Johnson & Johnson (NYSE:JNJ) is included among the 11 Dogs of the Dow Dividend Stocks to Buy Now.
A smiling baby with an array of baby care products in the foreground.
Johnson & Johnson (NYSE:JNJ) has a sizable and broadly positioned operation, with strong representation in both the medical devices and pharmaceutical sectors. Its leading status in the industry is also supported by its robust efforts in research and development, as well as effective marketing capabilities.
In the second quarter of 2025, Johnson & Johnson (NYSE:JNJ) reported revenue of $23.7 billion, which showed a 5.77% growth from the same period last year. The company raised its full-year sales outlook by $2 billion to reflect a 5.4% increase, thanks to solid operational performance and positive foreign exchange impacts. It also boosted its earnings per share (EPS) forecast by $0.25, bringing it to $10.85. Meanwhile, adjusted operational EPS was revised to $10.68 at the midpoint.

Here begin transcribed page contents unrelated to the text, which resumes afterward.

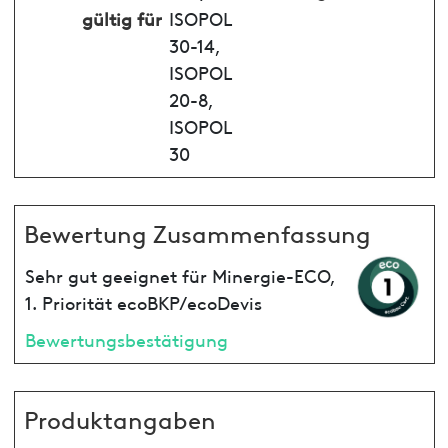
gültig für
ISOPOL
30-14,
ISOPOL
20-8,
ISOPOL
30
Bewertung Zusammenfassung
Sehr gut geeignet für Minergie-ECO,
1. Priorität ecoBKP/ecoDevis
Bewertungsbestätigung
Produktangaben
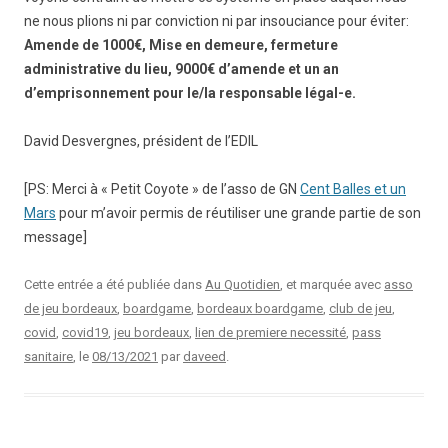
ne nous plions ni par conviction ni par insouciance pour éviter:
Amende de 1000€, Mise en demeure, fermeture
administrative du lieu, 9000€ d’amende et un an
d’emprisonnement pour le/la responsable légal-e.
David Desvergnes, président de l’EDIL
[PS: Merci à « Petit Coyote » de l’asso de GN
Cent Balles et un
Mars
pour m’avoir permis de réutiliser une grande partie de son
message]
Cette entrée a été publiée dans
Au Quotidien
, et marquée avec
asso
de jeu bordeaux
,
boardgame
,
bordeaux boardgame
,
club de jeu
,
covid
,
covid19
,
jeu bordeaux
,
lien de premiere necessité
,
pass
sanitaire
, le
08/13/2021
par
daveed
.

In its earnings report, Johnson & Johnson (NYSE:JNJ) indicated that its portfolio and pipeline have set the stage for accelerated growth in the latter half of the year. It expects significant approvals and regulatory submissions in key areas such as lung and bladder cancer, major depressive disorder, psoriasis, surgery, and cardiovascular health— advancements that are likely to enhance and extend lives in meaningful ways.
Johnson & Johnson (NYSE:JNJ) is favored because of its strong dividend policy. The company has been growing its dividends for 63 consecutive years and currently pays a quarterly dividend of $1.30 per share. With a dividend yield of 3.09%, as of July 26, JNJ is among the best dogs of the Dow to invest in.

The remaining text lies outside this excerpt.